### Records shown ###
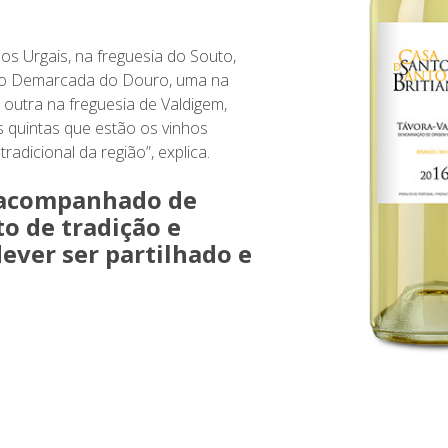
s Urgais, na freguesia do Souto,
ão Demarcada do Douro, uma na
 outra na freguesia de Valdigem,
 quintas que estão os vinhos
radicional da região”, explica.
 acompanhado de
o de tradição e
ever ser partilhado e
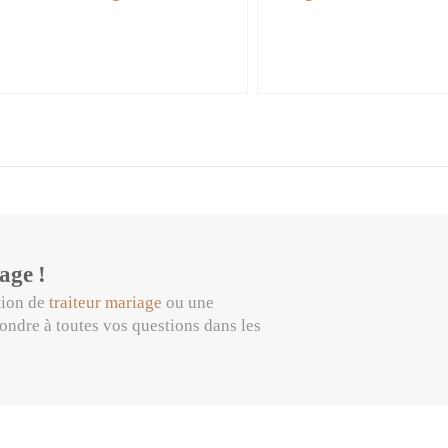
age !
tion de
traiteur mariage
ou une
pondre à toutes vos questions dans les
###
### Records shown ###
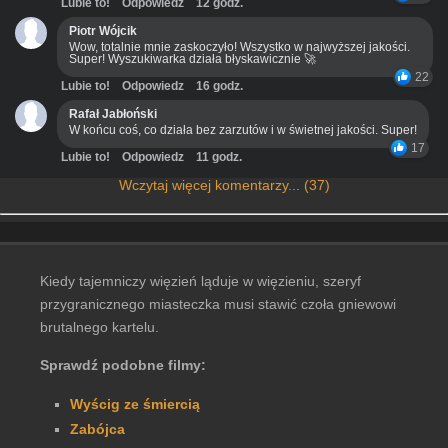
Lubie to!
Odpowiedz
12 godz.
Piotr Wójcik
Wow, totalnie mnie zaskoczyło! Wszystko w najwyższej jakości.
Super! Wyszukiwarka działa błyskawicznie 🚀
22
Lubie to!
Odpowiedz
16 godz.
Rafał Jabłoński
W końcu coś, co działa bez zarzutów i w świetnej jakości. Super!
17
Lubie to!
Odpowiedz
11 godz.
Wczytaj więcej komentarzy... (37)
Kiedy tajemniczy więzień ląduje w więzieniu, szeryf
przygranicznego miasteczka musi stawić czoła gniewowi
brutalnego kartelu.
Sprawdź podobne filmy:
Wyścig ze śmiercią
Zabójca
###
Task brief:
Looking through the records, copy out every line in which the word "działa" is found.

Solution to the exercise:
Super! Wyszukiwarka działa błyskawicznie 🚀
W końcu coś, co działa bez zarzutów i w świetnej jakości. Super!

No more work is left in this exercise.